Posts tagged with: foaf

Semantic Web by Example: Semantic CrunchBase

C
Update: Wow, these guys are quick, there is now a full RSS feed for CrunchBoard jobs. I've tweaked the related examples.

This post is a bit late (I've even been TechCrunch'd already), but I wanted to add some features before I fully announce "Semantic CrunchBase", a Linked Data version of CrunchBase, the free directory of technology companies, people, and investors. CrunchBase recently activated an awesome API, with the invitation to build apps on top of it. This seemed like the ideal opportunity to test ARC and Trice, but also to demonstrate some of the things that become possible (or much easier) with SemWeb technology.

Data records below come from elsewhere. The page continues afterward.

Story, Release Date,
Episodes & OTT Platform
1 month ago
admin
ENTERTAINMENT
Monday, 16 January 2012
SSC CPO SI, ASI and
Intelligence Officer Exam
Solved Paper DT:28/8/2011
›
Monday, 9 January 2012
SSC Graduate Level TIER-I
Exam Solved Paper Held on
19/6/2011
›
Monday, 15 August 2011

Turning CrunchBase into a Linked Dataset

The CB API is based on nicely structured JSON documents which can be retrieved through simple HTTP calls. The data is already interlinked, and each core resource (company, person, product, etc.) has a stable identifier, greatly simplifying the creation of RDF. Ideally, machine-readable representations would be served from crunchbase.com directly (maybe using the nicely evolving Rena toolkit), but the SemWeb community has a reputation of scaring away maintainers of potential target apps with complicated terminology and machinery before actually showing convincing benefits, so, at this stage (and given the nice API), it might make more sense to start with a separate site, and to present a selection of added values first.

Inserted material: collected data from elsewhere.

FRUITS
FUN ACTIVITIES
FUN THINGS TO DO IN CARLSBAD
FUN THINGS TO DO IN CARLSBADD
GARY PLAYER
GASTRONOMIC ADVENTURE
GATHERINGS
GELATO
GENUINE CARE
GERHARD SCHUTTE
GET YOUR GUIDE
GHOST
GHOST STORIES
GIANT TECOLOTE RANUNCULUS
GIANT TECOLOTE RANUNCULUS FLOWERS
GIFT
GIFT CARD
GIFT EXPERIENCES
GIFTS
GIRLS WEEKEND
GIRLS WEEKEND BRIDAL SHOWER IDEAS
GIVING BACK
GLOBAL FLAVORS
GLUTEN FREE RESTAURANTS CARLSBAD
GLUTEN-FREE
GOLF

For Semantic CrunchBase, I wrote a largely automated JSON2RDF converter, i.e. the initial RDF dataset is not using any know vocabs such as FOAF (of FOAFCorp). (We can INSERT mapping triples later, though.) Keeping most of the attribute names from the source docs (and mainly using just a single namespace) has another advantage besides simplified conversion: CrunchBase API users can more easily experiment with the SPARQL API (see twitter.json and twitter.rdf for a direct comparison).

An important principle in RDF land is the distinction between a resource and a page about a resource (it's very unlikely to hear an RDFer say "URLs are People" ;). This means that we need separate identifiers for e.g. Twitter and the Twitter description. There are different approaches, I decided to use (fake-)hash URIs which make embedding machine-readable data directly into the HTML views a bit more intuitive (IMHO):
  • /company/twitter#self denotes the company,
  • GETing the identifier resolves to /company/twitter which describes the company.
  • Direct RDF/XML or RDF/JSON can be retrieved by appending ".rdf" to the document URIs and/or via Content Negotiation.
This may sound a bit complicated (and for some reason RDFers love to endlessly discuss this stuff), but luckily, many RDF toolkits handle much of the needed functionality transparently.

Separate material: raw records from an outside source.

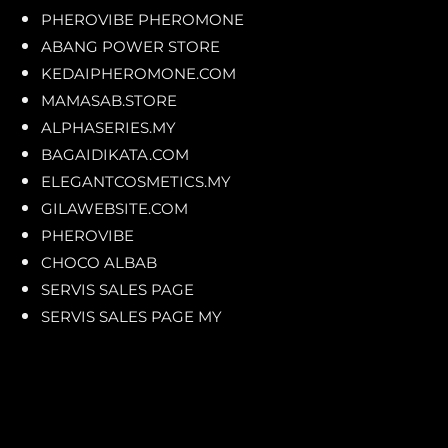
PHEROVIBE PHEROMONE
ABANG POWER STORE
KEDAIPHEROMONE.COM
MAMASAB.STORE
ALPHASERIES.MY
BAGAIDIKATA.COM
ELEGANTCOSMETICS.MY
GILAWEBSITE.COM
PHEROVIBE
CHOCO ALBAB
SERVIS SALES PAGE
SERVIS SALES PAGE MY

The instant benefit of having linked data views is the possibility to freely explore the complete CrunchBase graph (e.g. from a company to its investors to their organizations to their relations etc.). However, the CrunchBase team has already done a great job, their UI already supports this functionality quite nicely, the RDF infrastructure doesn't really add anything here, functionality-wise. There is one advantage, but it's not obvious: An RDF-powered app can be extended at any time. On the data-level. Without the need for model changes (because there is none specified). And without the need for table tweaks (the DB schema is generic). We could, for example, enhance the data with CrunchBoard Jobs, DBPedia information, or profiles retrieved from Google's Social Graph API, without having to change a single script or table. (I switched to RDF as productivity booster some time ago and never looked back. The whole Semantic CrunchBase site took only a few person days to build, and most of the time was spent on writing the importer.) But let's skip the backstage benefits for now.

SPARQL - SQL for the Web

Tim Berners-Lee recently said that the success of the Semantic Web should be measured by the "level of unexpected reuse". While the HTML-based viewers support a certain level of serendipitous discovery, they only enable resource-by-resource exploration. It is not possible to spot non-predefined patterns such as "serial co-founders", or "founders of companies recently acquired". As an API provider, it is rather tricky to anticipate all potential use cases. On the CB API mailing list, people are expressing their interest in API methods to retrieve recent investments and acquisitions, or social graph fragments. Those can now only be coded and added by the API maintainers. Enter SPARQL. SPARQL, the protocol and query language for RDF graphs provides just this: flexibility for developers, less work for API providers. Semantic CrunchBase has an open SPARQL endpoint, but it's also possible to restrict/control the API while still using an RDF interface internally to easily define and activate new API methods. (During the last months I've been working for Intellidimension; they were using an on-request approach for AJAX front-ends. Setting up new API methods was often just a matter of minutes.)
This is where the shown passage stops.